El Velo De La Rosa

Capítulo 8: El Eco de lo no Dicho Parte II

Daeron recogió los papeles del tratado con dedos tensos y mirada vacía. No dijo nada más. Solo empujó la silla hacia atrás con brusquedad y comenzó a marcharse. Eliana respiró, aliviada. Pero entonces…

—Tu hermana… —dijo Anna, alzando la voz con una mezcla de duda y resolución.

Daeron se detuvo en seco. No se volvió, pero sus hombros se tensaron como si un cable invisible se hubiera jalado en su interior.

Anna bajó la vista por un segundo y luego dio un paso al frente.

—No pretendo que me perdones. Solo quiero que sepas que… no fue justo. Lo que pasó con ella. No fue justo para nadie. Ni para ustedes… ni para mí. Me equivoqué.

El silencio fue absoluto. Eliana contuvo el aliento.

—¿Eso es todo? —dijo Daeron sin girarse—. ¿No fue justo? ¿Eso es lo que tienes que decirme después de años?

Giró sobre sus talones. Y en sus ojos ya no había nobleza, solo rabia contenida. El rostro se le desfiguraba con cada palabra.

—No sabes lo que hiciste. ¡Tú la condenaste! La aplastaste con tus juegos de poder. ¡Te llevaste su nombre, su voz, su alma! —Daeron avanzaba ahora, los pasos firmes, la mirada desencajada—. ¿Y vienes ahora con frases templadas? ¡¿Con una disculpa disfrazada de reflexión?!

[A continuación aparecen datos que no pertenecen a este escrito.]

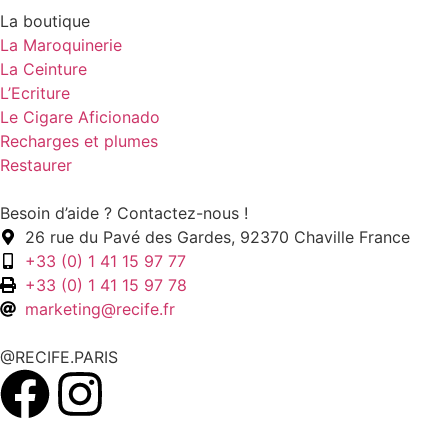
La boutique
La Maroquinerie
La Ceinture
L’Ecriture
Le Cigare Aficionado
Recharges et plumes
Restaurer
Besoin d’aide ? Contactez-nous !
26 rue du Pavé des Gardes, 92370 Chaville France
+33 (0) 1 41 15 97 77
+33 (0) 1 41 15 97 78
marketing@recife.fr
@RECIFE.PARIS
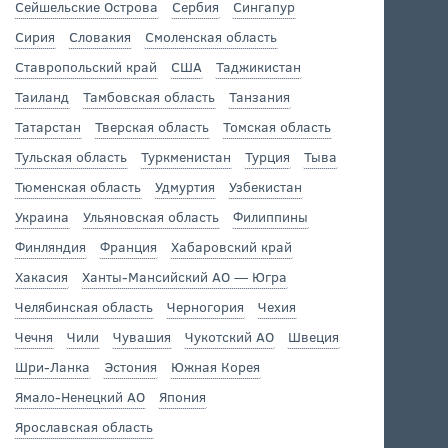
Сейшельские Острова
Сербия
Сингапур
Сирия
Словакия
Смоленская область
Ставропольский край
США
Таджикистан
Таиланд
Тамбовская область
Танзания
Татарстан
Тверская область
Томская область
Тульская область
Туркменистан
Турция
Тыва
Тюменская область
Удмуртия
Узбекистан
Украина
Ульяновская область
Филиппины
Финляндия
Франция
Хабаровский край
Хакасия
Ханты-Мансийский АО — Югра
Челябинская область
Черногория
Чехия
Чечня
Чили
Чувашия
Чукотский АО
Швеция
Шри-Ланка
Эстония
Южная Корея
Ямало-Ненецкий АО
Япония
Ярославская область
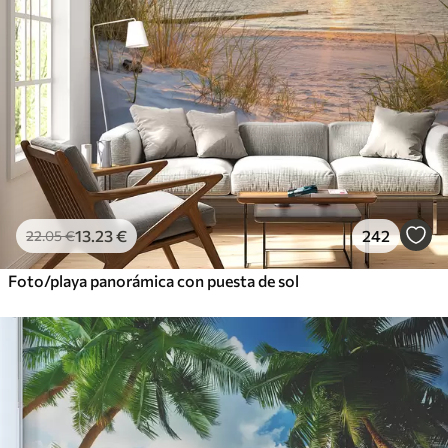
13
.23
€
242
22
.05
€
Foto/playa panorámica con puesta de sol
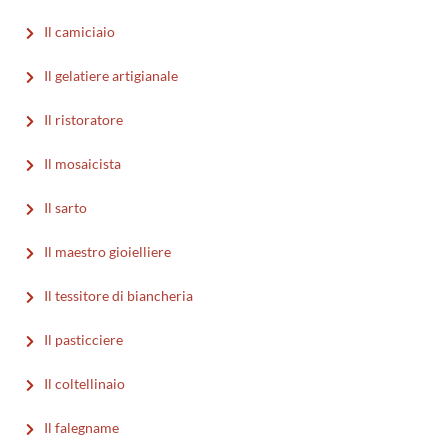
Il camiciaio
Il gelatiere artigianale
Il ristoratore
Il mosaicista
Il sarto
Il maestro gioielliere
Il tessitore di biancheria
Il pasticciere
Il coltellinaio
Il falegname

Alzó el brazo. Eliana sintió que todo pasaba en un parpadeo.

Anna se quedó quieta. No se movió. No alzó la mano. No gritó. Estaba dispuesta a recibirlo.

Pero Eliana no lo permitió.

Se interpuso en un instante, como una lanza de carne y hueso. Daeron se detuvo a milímetros. Su mano quedó alzada, pero jamás llegó a tocarla.

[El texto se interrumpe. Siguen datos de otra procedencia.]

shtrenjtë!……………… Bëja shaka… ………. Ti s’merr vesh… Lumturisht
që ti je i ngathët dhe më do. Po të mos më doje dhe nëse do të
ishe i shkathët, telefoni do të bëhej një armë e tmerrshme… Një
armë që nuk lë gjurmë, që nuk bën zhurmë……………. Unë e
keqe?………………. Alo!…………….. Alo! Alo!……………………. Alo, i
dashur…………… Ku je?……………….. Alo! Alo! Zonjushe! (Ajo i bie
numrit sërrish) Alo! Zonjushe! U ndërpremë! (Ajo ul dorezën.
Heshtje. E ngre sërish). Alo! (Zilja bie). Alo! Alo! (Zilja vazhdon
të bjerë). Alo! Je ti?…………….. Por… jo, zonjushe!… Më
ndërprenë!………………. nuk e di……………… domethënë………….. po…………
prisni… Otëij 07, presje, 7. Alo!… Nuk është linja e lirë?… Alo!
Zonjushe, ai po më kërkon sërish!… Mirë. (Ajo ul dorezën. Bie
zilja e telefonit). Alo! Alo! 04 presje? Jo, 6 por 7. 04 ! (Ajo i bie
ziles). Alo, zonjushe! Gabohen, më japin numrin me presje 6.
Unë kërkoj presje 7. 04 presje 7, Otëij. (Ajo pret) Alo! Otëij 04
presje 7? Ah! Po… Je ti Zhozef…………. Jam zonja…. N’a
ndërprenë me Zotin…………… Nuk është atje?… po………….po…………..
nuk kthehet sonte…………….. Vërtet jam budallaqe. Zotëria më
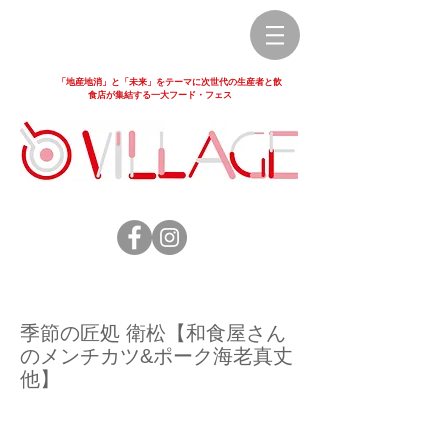
「地産地消」と「未来」をテーマに次世代の生産者と飲
食店が集結する一大フード・フェス
季節の匠処 衛松【和食屋さん
のメンチカツ&ポーク海老真丈
他】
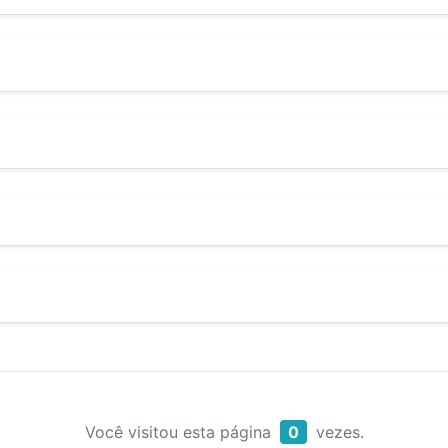
Você visitou esta página
0
vezes.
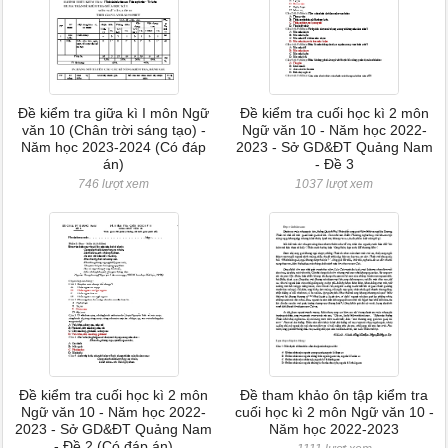
Đề kiểm tra giữa kì I môn Ngữ
Đề kiểm tra cuối học kì 2 môn
văn 10 (Chân trời sáng tạo) -
Ngữ văn 10 - Năm học 2022-
Năm học 2023-2024 (Có đáp
2023 - Sở GD&ĐT Quảng Nam
án)
- Đề 3
746 lượt xem
1037 lượt xem
Đề kiểm tra cuối học kì 2 môn
Đề tham khảo ôn tập kiểm tra
Ngữ văn 10 - Năm học 2022-
cuối học kì 2 môn Ngữ văn 10 -
2023 - Sở GD&ĐT Quảng Nam
Năm học 2022-2023
- Đề 2 (Có đáp án)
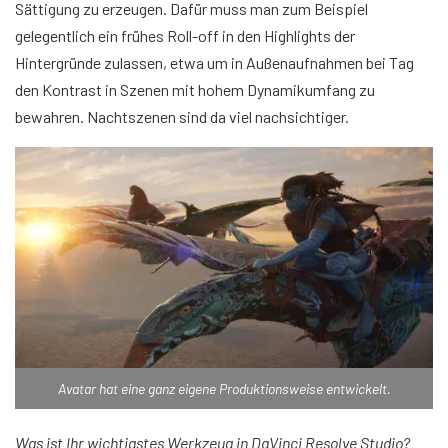
Sättigung zu erzeugen. Dafür muss man zum Beispiel
gelegentlich ein frühes Roll-off in den Highlights der
Hintergründe zulassen, etwa um in Außenaufnahmen bei Tag
den Kontrast in Szenen mit hohem Dynamikumfang zu
bewahren. Nachtszenen sind da viel nachsichtiger.
Avatar hat eine ganz eigene Produktionsweise entwickelt.
Was ist Ihr wichtigstes Werkzeug in DaVinci Resolve Studio?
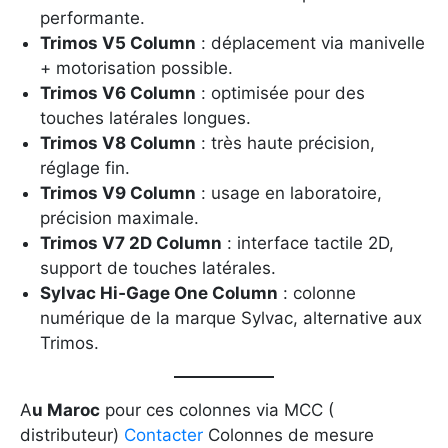
performante.
Trimos V5 Column
: déplacement via manivelle
+ motorisation possible.
Trimos V6 Column
: optimisée pour des
touches latérales longues.
Trimos V8 Column
: très haute précision,
réglage fin.
Trimos V9 Column
: usage en laboratoire,
précision maximale.
Trimos V7 2D Column
: interface tactile 2D,
support de touches latérales.
Sylvac Hi‑Gage One Column
: colonne
numérique de la marque Sylvac, alternative aux
Trimos.
A
u Maroc
pour ces colonnes via MCC (
distributeur)
Contacter
Colonnes de mesure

Eliana lo miró directo a los ojos. Firme. Inquebrantable.

Daeron bajó la mirada… y vio la cicatriz. Esa línea pálida que surcaba el cuello de Eliana como un recuerdo quemado.

Su voz se quebró por un instante, pero aún salió llena de veneno.

—¿Por qué la defiendes…? —susurró con amargura—. ¿Sabes quién te hizo esa cicatriz? ¿Lo has olvidado acaso?

Pero Eliana no retrocedió.

—Claro que sé quién me la hizo —guardo silencio un segundo, y entonces añadió, sin pestañear—. Y por eso mismo estoy aquí. Porque si yo puedo mirarla a los ojos y no repetir lo que ella fue… entonces tú también puedes soltar lo que arrastras.

Daeron la miró, confundido, sin palabras. No supo qué decirle a esa mujer que una vez fue víctima, y ahora se erguía como escudo entre él y su pasado.

Anna solo pudo cerrar los ojos. Dolida. En silencio. Porque no podía cambiar lo que fue, pero… alguien la había defendido. No por lo que era antes, sino por lo que estaba intentando ser ahora.

Desde detrás de Eliana, sin decir palabra, Anna la miraba. Eliana estaba de pie, valiente. Pero sus manos apretaban el vestido con fuerza, con desesperación oculta. Y en sus ojos, apenas visible, una lágrima contenida que no se atrevía a caer.

En ese momento, al ver a Anna de pie en ese estado, Daeron recordó a su hermana menor. Cuando, de pequeñas, ella regresaba de sus lecciones frías, su hermana la esperaba con una sonrisa débil, fingiendo que todo estaba bien. Pero sus manos siempre delataban la verdad. Esa manera de apretar el vestido… de intentar no llorar.

Y ahora, esa imagen estaba allí, viva frente a él. Esa figura noble, firme… y rota por dentro.

Su brazo se detuvo a medio alzar. La rabia comenzaba a disiparse como humo que, sin combustible, ya no podía arder.

No era la voz de Eliana, ni el arrepentimiento de Anna. Fue esa postura, ese gesto frágil envuelto en coraje, el que lo quebró por dentro.

—Tsch… —gruñó, girando sobre sus talones. El golpe no cayó. No hubo más palabras. Solo pasos alejándose.

Eliana no se movió hasta que la puerta se cerró.

El silencio regresó, pero era otro. Uno cargado de emociones no dichas.

Y Anna, con voz baja, apenas audible, dijo:

—Gracias…

Eliana no respondió con palabras. Solo giró un poco la cabeza, lo suficiente para que al fin viera que, esta vez, que la lágrima había caído.